My dad called with the sad news the day before Thanksgiving, and we celebrated the holiday with her in mind – grateful for all she’d done for her family over the years.
As her memorial service approached, Sherpa told me that he thought he’d like to try making Grammy’s oatmeal lace cookies to bring along. I had mentioned them to him but was SO touched that he even thought of it.
He made the batch with my supervision, and I thought I would hold off on trying one until the service. He brought one up to me as I was doing some work.
“Here, this one broke…” he said, with air quotes. He left me with the cookie and I burst into tears the instant I bit into it. It was a perfect memory of my Grammy. I realized then that I hadn’t had one of those cookies since 1994 when my grandparents moved into the “old-folks home,” as Grammy put it, and she stopped baking. This cookie was like Marcel Proust’s madeleine, transporting me directly back to my childhood.

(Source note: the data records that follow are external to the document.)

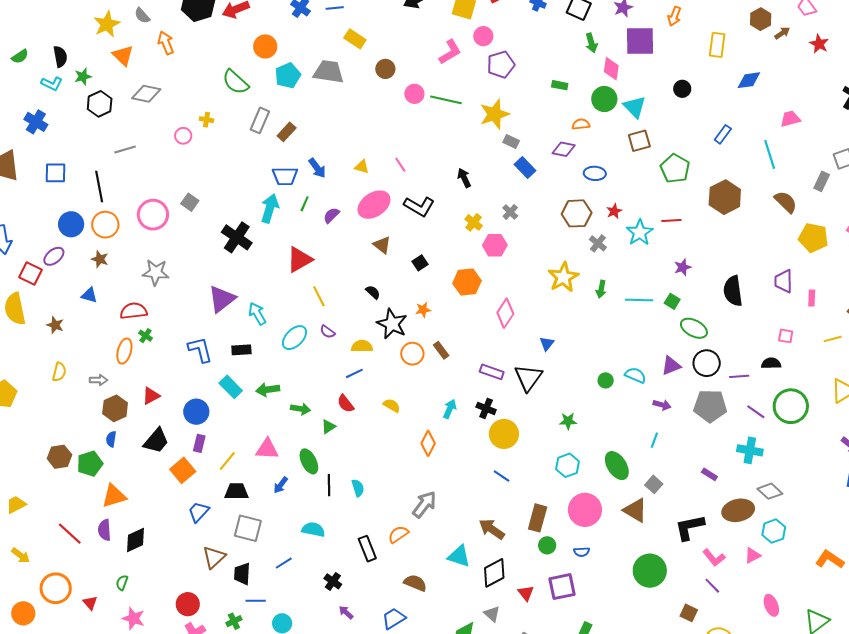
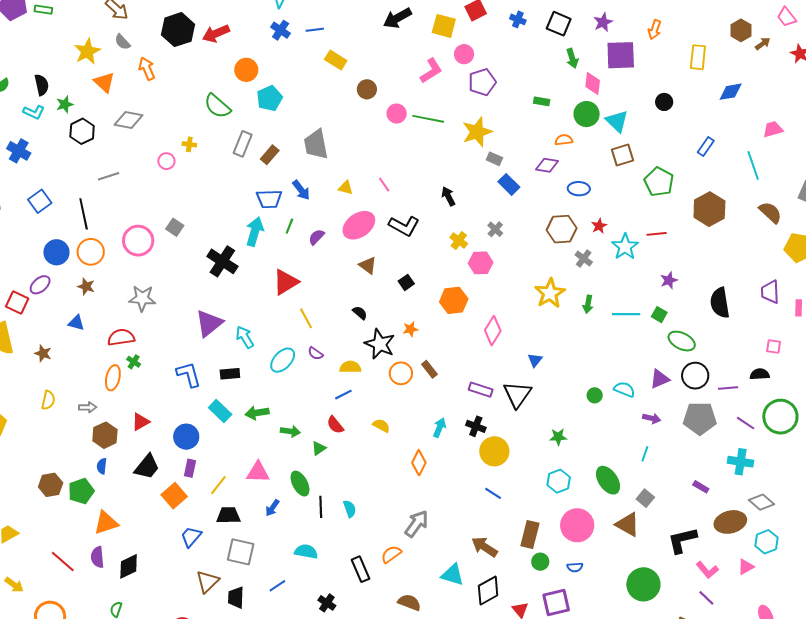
gray trapezoid: (329, 72) -> (316, 144), moved, turned -108
blue square: (55, 173) -> (40, 201), turned -35

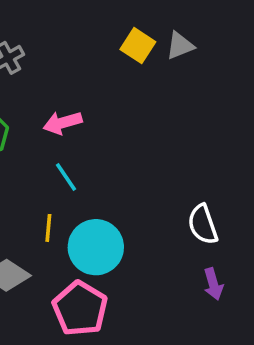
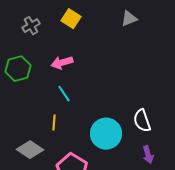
yellow square: (138, 46) -> (71, 19), moved
cyan circle: (96, 247) -> (106, 134), moved

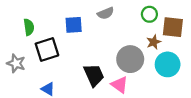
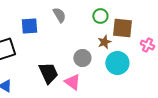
gray semicircle: (106, 13) -> (59, 15), turned -98
gray circle: (130, 59) -> (82, 58), size x0.7

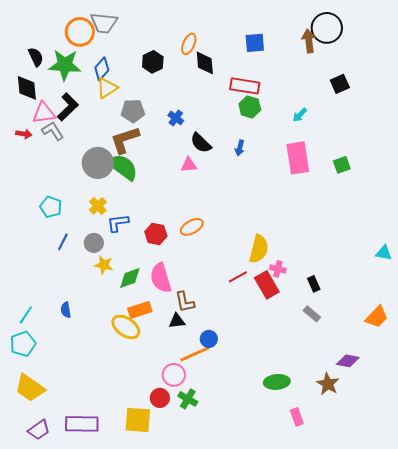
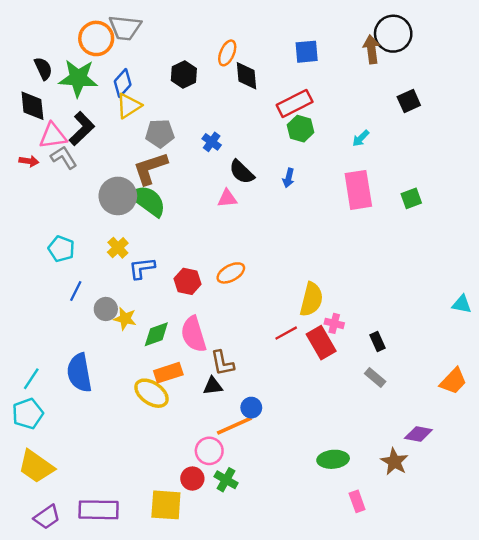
red rectangle: (245, 86) -> (295, 103), turned -36
gray circle: (94, 243) -> (106, 309), moved
blue semicircle: (66, 310) -> (79, 373), size x2.0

The day of the memorial came and my dad offered me a slot at the mic to say something about Grammy. I wanted to, and I wrote something. I tried to keep it simple and short so that I wouldn’t cry, but that effort was FUTILE. I couldn’t shut off the water works, especially not when I was speaking. There were just a few friends of hers there, and when I got up, I heard, “Oh, it’s the granddaughter.” That really did it for me. Here’s what I said for Grammy, and it will be much better understood here than when I read it then:
I’d like to say that I’m very grateful for all the happy childhood memories Grammy made for me. She was a very loving grandmother. She made excellent dinners for our family every Friday night for years and years, and she hosted many holidays at their home. During the weekends I’d spend with her and Grampy, she’d spoil me with shopping trips and breakfast in bed, especially during visits with my aunt. She had a closet full of bath toys and an office full of art supplies for me. She put a lot of love into her family and I won’t forget that.
My dad and uncle gave very nice eulogies, reminding us all of her love for all creatures great and small. Dad told the story of their time in Oxford, MS, living with William Faulkner as a neighbor. Faulkner heard they were moving up to PA, and although he did not interact with the locals, he saw Grammy and the kids on the street, swept his hat down in front of him, and said, “Good evening, Mrs. Ford.”
Sherpa’s cookies really won the crowd over at the reception. It was amazing to have Grammy’s lace cookies – which are difficult to make and even harder to keep from breaking – to share among the people who loved her.
I’ll close this post the way Dad closed his eulogy: “Goodnight, Mrs. Ford.”